Sandell estimated that the hypothetical Bob Evans Foods spinoff and sale-leaseback transactions could generate approximately $1.08 billion in proceeds, which could enable the third step of repurchasing shares for $58 per share.

Bob Evans’ share price closed at $57.02 per share on Sept. 23. During morning trading on Sept. 24, the company’s share price opened up at $57.17 per share and rose sharply, approaching its 52-week high of $60.22 per share.

Sandell further estimated that a post-spinoff, post-sale-leaseback Bob Evans Farms could be valued between $73 and $84 per share.

“It is likely that Bob Evans, as a pure-play restaurant company with a completely upgraded store base and positive operating prospects, could trade at a multiple comparable to or in excess of other publicly-traded family-dining companies,” Sandell wrote. “It is important to note that the plan that we are advocating does not involve sweeping cost-reduction measures but rather is financial in nature and wholly within the control of the company."
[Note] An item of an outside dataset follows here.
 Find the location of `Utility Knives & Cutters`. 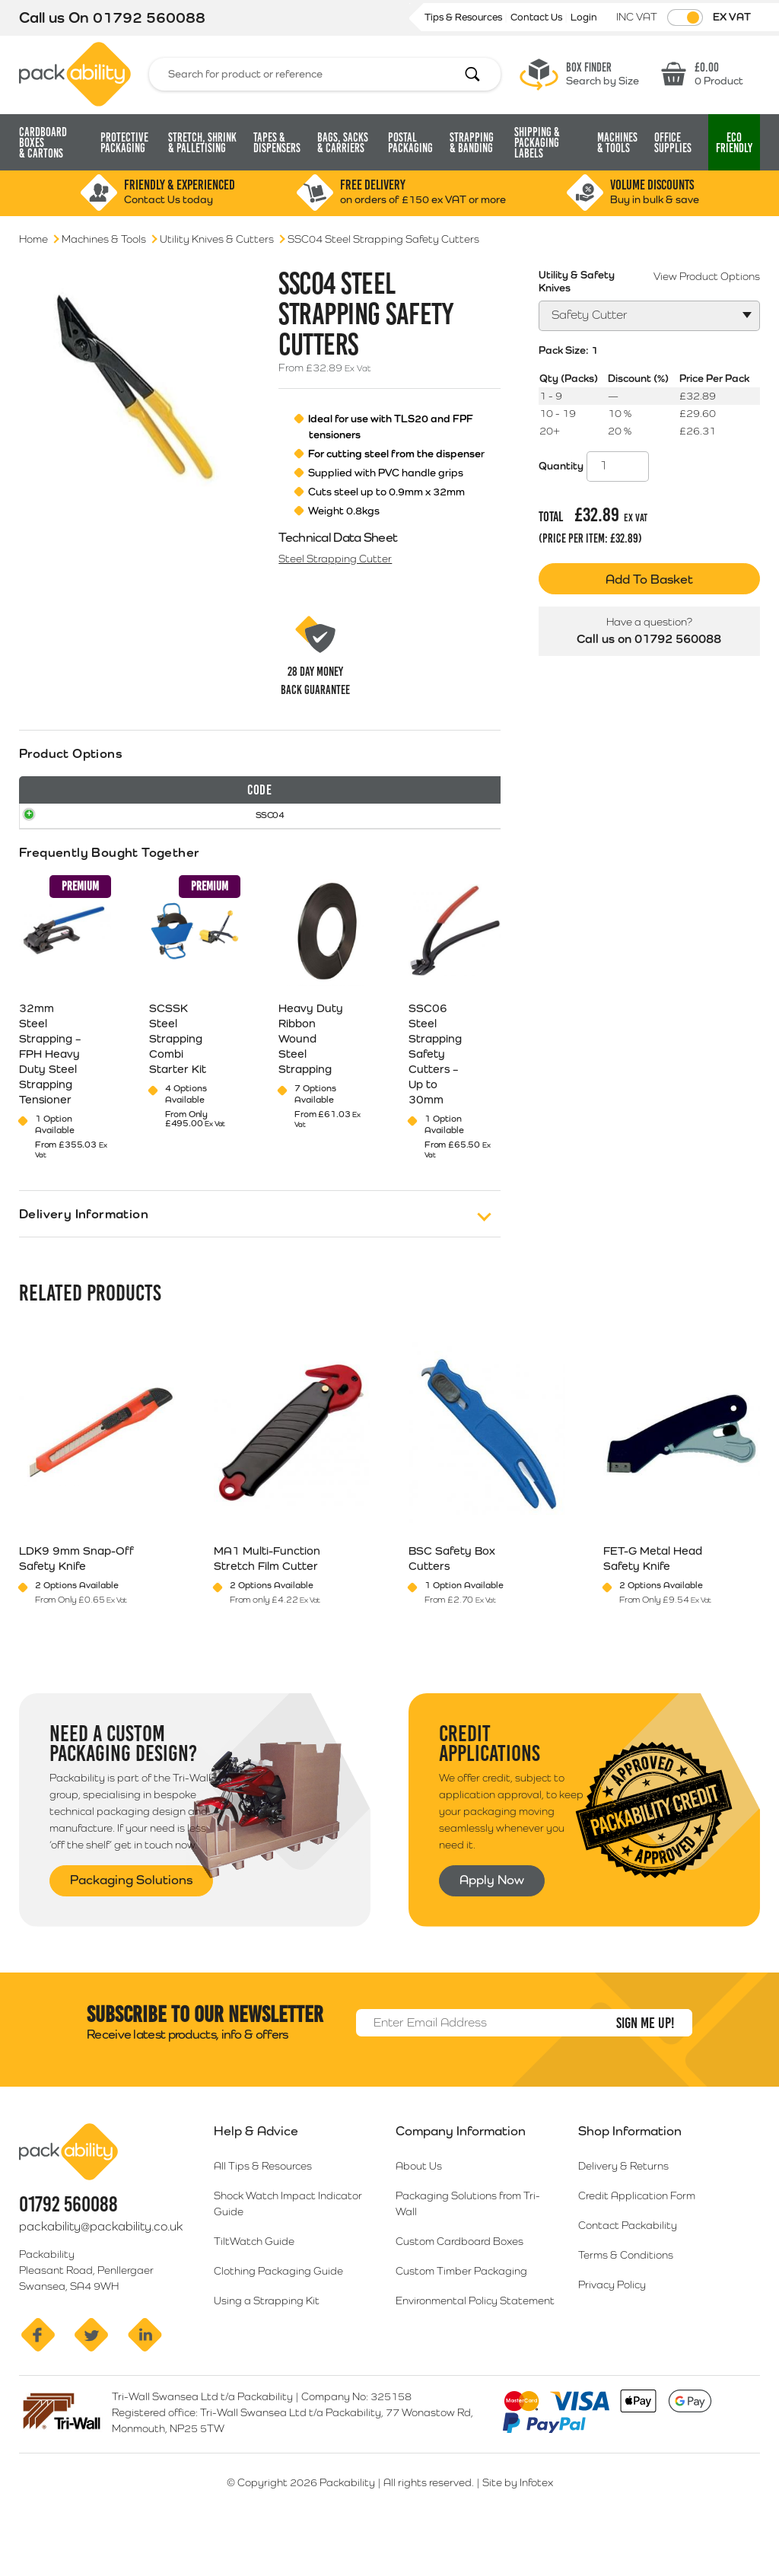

Stephen Anderson, restaurant securities analyst for Miller Tabak + Co., said in an interview that the shareholder letter likely would have no impact.

“We’re of the camp that [Bob Evans Farms is] not going to do anything,” he said. “That real estate alone is worth close to $700 million, and they’re in it for the long haul. After about 12 years, the rent and lease payments would equal more than the value of the land [Bob Evans holds].”

In recent meetings with securities analysts, Bob Evans’ management had pointed out that the company recently had sold the real estate for underperforming restaurants the chain decided to close, Anderson added. “If you own your assets, it’s much easier to sell the land and buildings when a unit is underperforming,” he said.

Anderson also pushed back on Sandell’s charge that Bob Evans’ stock price was too undervalued because the food segment and restaurant segment obfuscate their combined underlying value.

“If you look at Bob Evans relative to Cracker Barrel, it has close to the same multiple,” he said. “The food products portion has a little higher multiple because they’re out there purchasing other manufacturers like Kettle Creations. There might be a slight premium there. And value could be added from the franchising and licensing of Bob Evans Express.”

The company had announced the formation and first licensing agreement for Bob Evans Express during its earnings call for the first quarter of fiscal 2014. Executives said that the concept would allow the brand to expand its footprint in nontraditional and on-site locations.

Bob Evans’ 560 family-dining restaurants operate in 19 states.